Our wedding photographer was great and part of her service was to give us these little books filled with some wallet sized photos from the wedding as an easy way to show family the pictures without having to take around a big album. Ella found one of these little books about a week ago so the little kids have been looking at it over the last few days and it has been fun to see pictures I actually haven’t looked at in a long time. One of the pictures is of our wedding party and yesterday Kellen asked who the people in the pictures were. I went through each person and explained who they were; this is our friend Anna, this is your uncle Justin, etc. It was crazy to think how much has changed in the last 6 (almost 7) years. It really hasn’t been such a long time ago but most of us were in our mid 20s and now are in our early 30s. We’ve moved around the country and the world, some of us gotten married and started families. Those people were all family. Either literally cousins and siblings or people it felt we grew up with at Seattle U. We had spent endless hours together making both good and bad decisions, we had argued politics and formed opinions together, we knew each other’s families and I never worried that we wouldn’t stay connected. Now looking back we are more connected with some than others, obviously moving so far away we don’t see friends or family nearly as much but with so many common friends and connections I’ve always felt like even though we may not be part of each other’s daily life we would always be in touch or aware of what everyone is doing. I don’t doubt that if in SF I’ll see Anna or if we were vising Jamie’s family in Minnesota we would for sure see Kate. We are just connected. So when we moved it was sad to be so far away from everyone but it is comforting to know you’ll always be in touch.

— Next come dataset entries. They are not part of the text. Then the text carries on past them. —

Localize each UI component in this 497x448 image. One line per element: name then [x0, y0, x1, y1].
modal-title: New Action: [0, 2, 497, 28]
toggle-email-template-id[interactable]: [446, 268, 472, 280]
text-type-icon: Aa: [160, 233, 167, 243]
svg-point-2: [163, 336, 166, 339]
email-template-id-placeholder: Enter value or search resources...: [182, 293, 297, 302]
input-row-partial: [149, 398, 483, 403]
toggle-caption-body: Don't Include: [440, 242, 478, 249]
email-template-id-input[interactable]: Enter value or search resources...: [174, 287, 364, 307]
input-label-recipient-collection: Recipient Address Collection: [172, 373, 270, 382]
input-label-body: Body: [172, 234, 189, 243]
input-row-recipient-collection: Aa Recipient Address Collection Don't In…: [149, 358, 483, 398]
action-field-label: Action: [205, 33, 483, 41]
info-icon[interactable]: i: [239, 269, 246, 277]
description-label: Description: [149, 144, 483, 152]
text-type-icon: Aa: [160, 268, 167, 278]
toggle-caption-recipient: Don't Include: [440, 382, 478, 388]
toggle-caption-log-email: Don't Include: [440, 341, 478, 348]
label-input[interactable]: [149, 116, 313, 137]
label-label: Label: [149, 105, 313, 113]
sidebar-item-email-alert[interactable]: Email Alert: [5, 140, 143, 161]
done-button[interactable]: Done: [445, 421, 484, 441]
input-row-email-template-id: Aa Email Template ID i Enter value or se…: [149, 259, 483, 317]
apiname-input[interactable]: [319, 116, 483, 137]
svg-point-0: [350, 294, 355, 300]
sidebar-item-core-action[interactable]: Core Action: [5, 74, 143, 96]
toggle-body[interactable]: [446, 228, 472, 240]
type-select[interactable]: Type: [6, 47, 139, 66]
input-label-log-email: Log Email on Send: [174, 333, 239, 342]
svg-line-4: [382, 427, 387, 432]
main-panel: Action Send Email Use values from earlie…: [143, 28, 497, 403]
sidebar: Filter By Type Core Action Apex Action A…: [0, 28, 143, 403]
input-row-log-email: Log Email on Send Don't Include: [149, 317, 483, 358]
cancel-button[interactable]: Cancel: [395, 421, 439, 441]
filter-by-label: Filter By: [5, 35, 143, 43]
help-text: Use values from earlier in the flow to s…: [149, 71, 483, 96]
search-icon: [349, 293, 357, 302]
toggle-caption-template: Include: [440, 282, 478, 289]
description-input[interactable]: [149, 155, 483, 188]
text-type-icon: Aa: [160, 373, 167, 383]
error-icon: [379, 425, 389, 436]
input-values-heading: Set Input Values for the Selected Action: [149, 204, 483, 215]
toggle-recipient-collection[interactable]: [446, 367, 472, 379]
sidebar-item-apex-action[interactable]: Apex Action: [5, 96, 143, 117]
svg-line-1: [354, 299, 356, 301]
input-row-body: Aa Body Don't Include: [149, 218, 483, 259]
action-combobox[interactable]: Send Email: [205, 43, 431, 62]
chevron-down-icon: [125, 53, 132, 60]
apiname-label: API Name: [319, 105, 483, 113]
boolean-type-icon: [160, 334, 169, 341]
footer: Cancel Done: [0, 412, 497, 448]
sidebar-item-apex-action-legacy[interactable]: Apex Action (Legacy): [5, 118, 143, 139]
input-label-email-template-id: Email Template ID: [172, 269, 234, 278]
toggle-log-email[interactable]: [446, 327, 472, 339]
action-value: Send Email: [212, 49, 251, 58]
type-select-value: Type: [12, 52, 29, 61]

When we first arrived in the UK I was really nervous about being isolated. I’ve always lived in Seattle so had family around and had made my close friends in school so hadn’t had to really try and make new friends as an adult. What I never anticipated was making such good friends. I got so lucky to join a coffee group of really welcoming women who were friendly and open with their time. We also ended up connecting with a couple that Jamie went to high school with and all these years later we live in the same area. So now 2 years later we’ve made friends that have become close enough to spend Christmas with, that are as fun to meet for tea on a Tuesday morning as they are meeting for wine on a Saturday night. They have been the ones to commiserate with about moving to a new country or willing to be an extra pair of hands as Ella toddled around the room. The type of people you can sit down with and suddenly you’ve been talking for 3 hours and the time just flew by. Now as we move it is bitter sweet. I never guessed I would be sad to leave the UK because it’s not ‘home’ but I have found myself sad to leave our friends here. We don’t have the reassurance that we’ll be back once a year to visit or know that we’re connected through a large network or people that will ensure we are always in touch. I can’t imagine not reaching out and keeping updated on each other’s lives but who knows the next time we’ll see each other in person.
As I think about getting settled in Australia I can only hope the people we meet there are as great as the people we’ve met here.